Beyond that, assume that Obama nominates centrist-to-conservative judges. Republicans would support them in the blink of an eye. The problem Obama would face would be with his liberal base, not with conservatives. This explodes the theory that Republicans are nihilists; if they were, they would oppose for the sake of opposition, as a means to achieving anarchy. But, of course, Republicans have no interest in such a thing.
And note well: the tax bill that was just agreed to was the product of a compromise between President Obama and the GOP leadership — precisely the kind of compromise that Wolfe says Republicans and conservatives oppose in principle and in every instance.
Professor Wolfe’s essay is instructive in this respect: it shows the kind of paranoia and diseased thinking that afflicts some liberals and progressives. He acts as if no conservative policy world exists and exerts any influence on lawmakers. This is flatly untrue. Professor Wolfe might, for starters, consider visiting the website of National Affairs in order to become acquainted with arguments and ideas he is now blind to.
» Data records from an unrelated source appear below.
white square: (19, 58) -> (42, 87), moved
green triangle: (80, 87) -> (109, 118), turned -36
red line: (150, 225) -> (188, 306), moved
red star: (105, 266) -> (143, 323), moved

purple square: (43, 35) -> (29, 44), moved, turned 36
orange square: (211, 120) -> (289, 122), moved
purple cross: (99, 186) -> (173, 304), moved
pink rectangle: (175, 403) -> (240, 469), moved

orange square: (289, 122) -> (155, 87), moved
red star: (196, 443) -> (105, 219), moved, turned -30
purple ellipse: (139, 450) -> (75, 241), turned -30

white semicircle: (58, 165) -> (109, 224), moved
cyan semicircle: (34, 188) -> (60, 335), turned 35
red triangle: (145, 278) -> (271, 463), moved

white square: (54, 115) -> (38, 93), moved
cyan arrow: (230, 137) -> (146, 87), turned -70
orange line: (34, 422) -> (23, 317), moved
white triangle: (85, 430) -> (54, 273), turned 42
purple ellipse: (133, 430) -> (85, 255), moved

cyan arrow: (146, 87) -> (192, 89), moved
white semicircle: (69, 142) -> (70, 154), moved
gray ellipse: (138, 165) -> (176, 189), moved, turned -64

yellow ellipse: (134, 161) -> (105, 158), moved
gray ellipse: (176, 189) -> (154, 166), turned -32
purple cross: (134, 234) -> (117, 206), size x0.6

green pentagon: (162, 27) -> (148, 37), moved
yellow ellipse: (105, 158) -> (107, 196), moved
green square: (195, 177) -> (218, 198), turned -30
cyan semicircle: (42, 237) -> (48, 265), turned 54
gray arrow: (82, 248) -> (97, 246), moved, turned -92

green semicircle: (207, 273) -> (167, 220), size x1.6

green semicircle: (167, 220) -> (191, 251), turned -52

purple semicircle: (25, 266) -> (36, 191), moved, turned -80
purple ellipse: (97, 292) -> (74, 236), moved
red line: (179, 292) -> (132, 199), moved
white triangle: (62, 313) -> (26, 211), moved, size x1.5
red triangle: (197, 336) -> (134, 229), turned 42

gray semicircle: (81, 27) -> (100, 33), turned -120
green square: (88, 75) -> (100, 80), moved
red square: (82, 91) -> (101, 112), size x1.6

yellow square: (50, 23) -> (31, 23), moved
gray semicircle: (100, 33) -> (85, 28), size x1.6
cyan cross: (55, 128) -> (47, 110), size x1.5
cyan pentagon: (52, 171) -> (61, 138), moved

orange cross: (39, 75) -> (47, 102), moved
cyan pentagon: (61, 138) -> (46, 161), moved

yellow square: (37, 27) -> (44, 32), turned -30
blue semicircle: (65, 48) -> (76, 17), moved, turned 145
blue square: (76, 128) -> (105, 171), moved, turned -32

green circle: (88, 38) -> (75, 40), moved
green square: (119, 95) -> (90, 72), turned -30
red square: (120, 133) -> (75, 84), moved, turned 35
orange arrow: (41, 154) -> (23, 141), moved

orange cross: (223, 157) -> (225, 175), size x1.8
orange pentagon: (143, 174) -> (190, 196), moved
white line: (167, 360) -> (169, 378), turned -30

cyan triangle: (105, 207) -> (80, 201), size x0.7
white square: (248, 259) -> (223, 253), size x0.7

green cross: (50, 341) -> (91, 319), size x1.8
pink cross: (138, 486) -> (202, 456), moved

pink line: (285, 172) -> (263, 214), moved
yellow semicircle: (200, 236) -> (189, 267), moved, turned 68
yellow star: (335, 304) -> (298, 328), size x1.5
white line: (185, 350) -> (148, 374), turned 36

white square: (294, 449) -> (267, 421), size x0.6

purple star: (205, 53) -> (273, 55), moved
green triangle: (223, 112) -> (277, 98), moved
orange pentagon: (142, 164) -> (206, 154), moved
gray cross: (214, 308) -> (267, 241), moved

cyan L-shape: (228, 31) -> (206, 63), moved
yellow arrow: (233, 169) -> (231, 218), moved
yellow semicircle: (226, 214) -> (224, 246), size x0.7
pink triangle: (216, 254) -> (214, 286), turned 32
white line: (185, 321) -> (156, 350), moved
Moreover, progressives like Wolfe seem to genuinely believe the cartoonish image they have created of Republicans and conservatives, portraying them as if they were characters out of Turgenev’s Fathers and Sons. They cannot seem to fathom that the differences between conservatives and liberals, between the incoming GOP Congress and Barack Obama, are rooted in different governing philosophies, not nihilism vs. non-nihilism. They do not even entertain the possibility that opposition to ObamaCare is based on the belief that a more sustainable, market-based, and patient-centered version of health reform is better for our nation. Conservatives may be wrong about this; but to hold this view does not mean they are pining for anarchy.
The Alan Wolfe approach, of course, makes governing in America much more difficult. If you view your opponents not simply as wrong but as a disciple of Nietzsche, eager to burn down the village, it changes almost everything about politics. It would be all to the good, I think, if people on both sides resisted the temptation — unless the evidence is overwhelming and to the contrary — to refer to one’s political opponents as Nazis, as terrorists, as nihilists, and so forth. This is almost always a sign of the weakness, not the strength, of one’s arguments.
In Fathers and Sons, the protagonist, Bazarov, says to the woman he loves, and hated himself for loving, “Breathe on the dying flame and let it go out. Enough!”
The same can be said about Professor Wolfe’s essay.